Dataset entries:

Content starts

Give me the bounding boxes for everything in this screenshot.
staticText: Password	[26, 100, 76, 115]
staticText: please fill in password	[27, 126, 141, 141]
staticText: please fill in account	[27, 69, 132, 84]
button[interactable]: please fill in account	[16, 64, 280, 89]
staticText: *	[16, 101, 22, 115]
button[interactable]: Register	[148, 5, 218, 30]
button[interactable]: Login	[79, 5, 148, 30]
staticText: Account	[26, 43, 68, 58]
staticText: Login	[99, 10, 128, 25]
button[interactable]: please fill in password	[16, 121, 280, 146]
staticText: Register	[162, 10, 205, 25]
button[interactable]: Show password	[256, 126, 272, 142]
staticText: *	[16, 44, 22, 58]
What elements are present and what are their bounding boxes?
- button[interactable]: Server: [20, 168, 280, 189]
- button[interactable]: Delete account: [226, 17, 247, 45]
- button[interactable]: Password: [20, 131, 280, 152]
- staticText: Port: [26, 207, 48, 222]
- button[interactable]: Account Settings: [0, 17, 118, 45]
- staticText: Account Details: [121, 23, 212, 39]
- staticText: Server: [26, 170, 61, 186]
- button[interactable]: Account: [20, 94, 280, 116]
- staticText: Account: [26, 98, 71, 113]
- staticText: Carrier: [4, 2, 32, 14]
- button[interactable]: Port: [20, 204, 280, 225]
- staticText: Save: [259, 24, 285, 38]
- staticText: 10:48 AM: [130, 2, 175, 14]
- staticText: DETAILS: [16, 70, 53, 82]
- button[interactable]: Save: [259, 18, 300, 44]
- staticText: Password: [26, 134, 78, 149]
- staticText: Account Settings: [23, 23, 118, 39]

Content ends

Your output should be the lines from the one with "What elements are" through the last line of the entries above, copied exactly and nothing more.

What elements are present and what are their bounding boxes?
- button[interactable]: Server: [20, 168, 280, 189]
- button[interactable]: Delete account: [226, 17, 247, 45]
- button[interactable]: Password: [20, 131, 280, 152]
- staticText: Port: [26, 207, 48, 222]
- button[interactable]: Account Settings: [0, 17, 118, 45]
- staticText: Account Details: [121, 23, 212, 39]
- staticText: Server: [26, 170, 61, 186]
- button[interactable]: Account: [20, 94, 280, 116]
- staticText: Account: [26, 98, 71, 113]
- staticText: Carrier: [4, 2, 32, 14]
- button[interactable]: Port: [20, 204, 280, 225]
- staticText: Save: [259, 24, 285, 38]
- staticText: 10:48 AM: [130, 2, 175, 14]
- staticText: DETAILS: [16, 70, 53, 82]
- button[interactable]: Save: [259, 18, 300, 44]
- staticText: Password: [26, 134, 78, 149]
- staticText: Account Settings: [23, 23, 118, 39]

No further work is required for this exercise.